## DATA EXTRACTS
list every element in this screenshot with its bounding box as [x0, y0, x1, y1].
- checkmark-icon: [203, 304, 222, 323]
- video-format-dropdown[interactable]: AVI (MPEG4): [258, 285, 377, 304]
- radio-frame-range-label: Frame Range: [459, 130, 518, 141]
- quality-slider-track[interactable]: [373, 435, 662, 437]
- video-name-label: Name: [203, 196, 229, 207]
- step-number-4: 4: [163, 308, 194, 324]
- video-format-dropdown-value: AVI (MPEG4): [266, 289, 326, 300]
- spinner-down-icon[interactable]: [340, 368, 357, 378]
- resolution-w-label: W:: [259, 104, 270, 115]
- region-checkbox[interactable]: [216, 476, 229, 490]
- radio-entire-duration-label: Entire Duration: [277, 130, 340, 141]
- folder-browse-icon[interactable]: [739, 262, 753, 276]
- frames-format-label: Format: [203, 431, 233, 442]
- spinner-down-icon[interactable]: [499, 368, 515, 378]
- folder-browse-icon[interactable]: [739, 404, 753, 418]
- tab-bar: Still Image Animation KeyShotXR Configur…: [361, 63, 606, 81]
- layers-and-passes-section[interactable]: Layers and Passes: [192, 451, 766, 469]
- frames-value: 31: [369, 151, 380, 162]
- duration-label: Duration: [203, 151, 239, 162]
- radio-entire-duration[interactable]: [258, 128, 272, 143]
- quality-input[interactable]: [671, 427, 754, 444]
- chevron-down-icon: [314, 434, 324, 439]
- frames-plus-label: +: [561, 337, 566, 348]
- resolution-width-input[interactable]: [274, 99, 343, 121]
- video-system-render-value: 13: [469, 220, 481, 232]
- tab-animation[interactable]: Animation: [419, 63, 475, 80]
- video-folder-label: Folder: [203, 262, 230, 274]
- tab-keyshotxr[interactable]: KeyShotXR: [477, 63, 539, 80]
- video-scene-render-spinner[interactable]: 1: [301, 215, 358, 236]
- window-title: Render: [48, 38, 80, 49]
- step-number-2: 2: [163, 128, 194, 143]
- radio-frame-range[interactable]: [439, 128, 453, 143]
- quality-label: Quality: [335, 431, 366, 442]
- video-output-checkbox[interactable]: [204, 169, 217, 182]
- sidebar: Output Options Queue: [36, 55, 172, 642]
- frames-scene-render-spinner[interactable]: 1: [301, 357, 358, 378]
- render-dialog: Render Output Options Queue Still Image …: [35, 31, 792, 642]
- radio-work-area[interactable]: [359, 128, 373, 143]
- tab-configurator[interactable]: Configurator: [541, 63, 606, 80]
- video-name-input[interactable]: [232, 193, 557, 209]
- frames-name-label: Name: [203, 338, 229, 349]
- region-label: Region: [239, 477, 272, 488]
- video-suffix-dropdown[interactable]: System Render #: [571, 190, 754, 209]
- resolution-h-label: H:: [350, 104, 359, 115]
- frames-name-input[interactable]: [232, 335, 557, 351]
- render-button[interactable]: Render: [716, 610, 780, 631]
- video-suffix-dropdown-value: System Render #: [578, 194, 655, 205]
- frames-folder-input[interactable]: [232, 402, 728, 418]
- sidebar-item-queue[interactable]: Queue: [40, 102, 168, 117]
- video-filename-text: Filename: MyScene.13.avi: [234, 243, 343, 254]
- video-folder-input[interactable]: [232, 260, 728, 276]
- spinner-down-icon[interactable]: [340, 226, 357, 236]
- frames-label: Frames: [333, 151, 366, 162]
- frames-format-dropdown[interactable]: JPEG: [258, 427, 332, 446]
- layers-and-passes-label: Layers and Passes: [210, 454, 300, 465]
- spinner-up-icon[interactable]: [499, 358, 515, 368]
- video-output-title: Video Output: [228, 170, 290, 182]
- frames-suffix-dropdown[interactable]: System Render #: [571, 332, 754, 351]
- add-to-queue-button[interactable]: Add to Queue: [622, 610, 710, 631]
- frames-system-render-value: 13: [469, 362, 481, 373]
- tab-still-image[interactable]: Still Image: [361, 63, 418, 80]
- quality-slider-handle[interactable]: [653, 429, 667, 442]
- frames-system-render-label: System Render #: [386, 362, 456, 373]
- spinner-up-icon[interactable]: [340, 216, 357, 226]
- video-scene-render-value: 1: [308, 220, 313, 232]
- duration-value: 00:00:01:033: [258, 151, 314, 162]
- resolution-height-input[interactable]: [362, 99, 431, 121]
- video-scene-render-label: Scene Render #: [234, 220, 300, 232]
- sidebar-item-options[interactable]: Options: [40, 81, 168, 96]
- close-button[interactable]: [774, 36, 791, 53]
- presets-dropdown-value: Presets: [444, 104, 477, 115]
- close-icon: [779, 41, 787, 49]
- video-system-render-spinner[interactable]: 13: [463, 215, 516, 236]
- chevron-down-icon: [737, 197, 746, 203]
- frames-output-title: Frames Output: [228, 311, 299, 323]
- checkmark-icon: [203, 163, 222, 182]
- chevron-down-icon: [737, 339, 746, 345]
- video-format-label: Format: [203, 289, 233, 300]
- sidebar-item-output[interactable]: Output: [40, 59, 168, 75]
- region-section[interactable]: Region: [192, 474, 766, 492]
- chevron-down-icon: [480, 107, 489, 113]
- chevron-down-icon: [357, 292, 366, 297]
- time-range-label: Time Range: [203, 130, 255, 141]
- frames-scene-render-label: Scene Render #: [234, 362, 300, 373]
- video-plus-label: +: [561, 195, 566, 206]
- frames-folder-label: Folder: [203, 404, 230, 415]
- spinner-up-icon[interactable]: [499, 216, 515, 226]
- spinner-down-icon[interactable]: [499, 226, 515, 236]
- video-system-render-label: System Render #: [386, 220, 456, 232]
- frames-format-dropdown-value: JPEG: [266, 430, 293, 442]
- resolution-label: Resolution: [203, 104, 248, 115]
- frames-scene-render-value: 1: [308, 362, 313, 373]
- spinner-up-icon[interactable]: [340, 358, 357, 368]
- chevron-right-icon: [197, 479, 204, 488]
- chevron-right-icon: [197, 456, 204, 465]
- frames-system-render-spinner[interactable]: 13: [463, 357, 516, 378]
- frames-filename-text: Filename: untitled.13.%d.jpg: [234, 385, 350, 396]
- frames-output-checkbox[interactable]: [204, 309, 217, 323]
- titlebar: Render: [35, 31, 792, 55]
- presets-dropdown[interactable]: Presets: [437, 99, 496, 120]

## WHAT IS BEING ASKED
Everything in the material above should be output exactly.

## SOLUTION TO THE EXERCISE
list every element in this screenshot with its bounding box as [x0, y0, x1, y1].
- checkmark-icon: [203, 304, 222, 323]
- video-format-dropdown[interactable]: AVI (MPEG4): [258, 285, 377, 304]
- radio-frame-range-label: Frame Range: [459, 130, 518, 141]
- quality-slider-track[interactable]: [373, 435, 662, 437]
- video-name-label: Name: [203, 196, 229, 207]
- step-number-4: 4: [163, 308, 194, 324]
- video-format-dropdown-value: AVI (MPEG4): [266, 289, 326, 300]
- spinner-down-icon[interactable]: [340, 368, 357, 378]
- resolution-w-label: W:: [259, 104, 270, 115]
- region-checkbox[interactable]: [216, 476, 229, 490]
- radio-entire-duration-label: Entire Duration: [277, 130, 340, 141]
- folder-browse-icon[interactable]: [739, 262, 753, 276]
- frames-format-label: Format: [203, 431, 233, 442]
- spinner-down-icon[interactable]: [499, 368, 515, 378]
- folder-browse-icon[interactable]: [739, 404, 753, 418]
- tab-bar: Still Image Animation KeyShotXR Configur…: [361, 63, 606, 81]
- layers-and-passes-section[interactable]: Layers and Passes: [192, 451, 766, 469]
- frames-value: 31: [369, 151, 380, 162]
- duration-label: Duration: [203, 151, 239, 162]
- radio-entire-duration[interactable]: [258, 128, 272, 143]
- quality-input[interactable]: [671, 427, 754, 444]
- chevron-down-icon: [314, 434, 324, 439]
- frames-plus-label: +: [561, 337, 566, 348]
- resolution-width-input[interactable]: [274, 99, 343, 121]
- video-system-render-value: 13: [469, 220, 481, 232]
- tab-animation[interactable]: Animation: [419, 63, 475, 80]
- video-folder-label: Folder: [203, 262, 230, 274]
- tab-keyshotxr[interactable]: KeyShotXR: [477, 63, 539, 80]
- video-scene-render-spinner[interactable]: 1: [301, 215, 358, 236]
- window-title: Render: [48, 38, 80, 49]
- step-number-2: 2: [163, 128, 194, 143]
- radio-frame-range[interactable]: [439, 128, 453, 143]
- quality-label: Quality: [335, 431, 366, 442]
- video-output-checkbox[interactable]: [204, 169, 217, 182]
- sidebar: Output Options Queue: [36, 55, 172, 642]
- frames-scene-render-spinner[interactable]: 1: [301, 357, 358, 378]
- render-dialog: Render Output Options Queue Still Image …: [35, 31, 792, 642]
- radio-work-area[interactable]: [359, 128, 373, 143]
- tab-configurator[interactable]: Configurator: [541, 63, 606, 80]
- video-name-input[interactable]: [232, 193, 557, 209]
- frames-name-label: Name: [203, 338, 229, 349]
- region-label: Region: [239, 477, 272, 488]
- video-suffix-dropdown[interactable]: System Render #: [571, 190, 754, 209]
- resolution-h-label: H:: [350, 104, 359, 115]
- frames-name-input[interactable]: [232, 335, 557, 351]
- render-button[interactable]: Render: [716, 610, 780, 631]
- video-suffix-dropdown-value: System Render #: [578, 194, 655, 205]
- frames-folder-input[interactable]: [232, 402, 728, 418]
- sidebar-item-queue[interactable]: Queue: [40, 102, 168, 117]
- video-filename-text: Filename: MyScene.13.avi: [234, 243, 343, 254]
- video-folder-input[interactable]: [232, 260, 728, 276]
- spinner-down-icon[interactable]: [340, 226, 357, 236]
- frames-label: Frames: [333, 151, 366, 162]
- frames-format-dropdown[interactable]: JPEG: [258, 427, 332, 446]
- layers-and-passes-label: Layers and Passes: [210, 454, 300, 465]
- spinner-up-icon[interactable]: [499, 358, 515, 368]
- video-output-title: Video Output: [228, 170, 290, 182]
- frames-suffix-dropdown[interactable]: System Render #: [571, 332, 754, 351]
- add-to-queue-button[interactable]: Add to Queue: [622, 610, 710, 631]
- frames-system-render-value: 13: [469, 362, 481, 373]
- tab-still-image[interactable]: Still Image: [361, 63, 418, 80]
- quality-slider-handle[interactable]: [653, 429, 667, 442]
- frames-system-render-label: System Render #: [386, 362, 456, 373]
- spinner-up-icon[interactable]: [340, 216, 357, 226]
- video-scene-render-value: 1: [308, 220, 313, 232]
- duration-value: 00:00:01:033: [258, 151, 314, 162]
- resolution-height-input[interactable]: [362, 99, 431, 121]
- video-scene-render-label: Scene Render #: [234, 220, 300, 232]
- sidebar-item-options[interactable]: Options: [40, 81, 168, 96]
- close-button[interactable]: [774, 36, 791, 53]
- presets-dropdown-value: Presets: [444, 104, 477, 115]
- close-icon: [779, 41, 787, 49]
- video-system-render-spinner[interactable]: 13: [463, 215, 516, 236]
- chevron-down-icon: [737, 197, 746, 203]
- frames-output-title: Frames Output: [228, 311, 299, 323]
- checkmark-icon: [203, 163, 222, 182]
- chevron-down-icon: [737, 339, 746, 345]
- video-format-label: Format: [203, 289, 233, 300]
- sidebar-item-output[interactable]: Output: [40, 59, 168, 75]
- region-section[interactable]: Region: [192, 474, 766, 492]
- chevron-down-icon: [480, 107, 489, 113]
- chevron-down-icon: [357, 292, 366, 297]
- time-range-label: Time Range: [203, 130, 255, 141]
- frames-scene-render-label: Scene Render #: [234, 362, 300, 373]
- video-plus-label: +: [561, 195, 566, 206]
- frames-folder-label: Folder: [203, 404, 230, 415]
- spinner-up-icon[interactable]: [499, 216, 515, 226]
- spinner-down-icon[interactable]: [499, 226, 515, 236]
- video-system-render-label: System Render #: [386, 220, 456, 232]
- frames-format-dropdown-value: JPEG: [266, 430, 293, 442]
- resolution-label: Resolution: [203, 104, 248, 115]
- frames-scene-render-value: 1: [308, 362, 313, 373]
- spinner-up-icon[interactable]: [340, 358, 357, 368]
- chevron-right-icon: [197, 479, 204, 488]
- chevron-right-icon: [197, 456, 204, 465]
- frames-system-render-spinner[interactable]: 13: [463, 357, 516, 378]
- frames-filename-text: Filename: untitled.13.%d.jpg: [234, 385, 350, 396]
- frames-output-checkbox[interactable]: [204, 309, 217, 323]
- titlebar: Render: [35, 31, 792, 55]
- presets-dropdown[interactable]: Presets: [437, 99, 496, 120]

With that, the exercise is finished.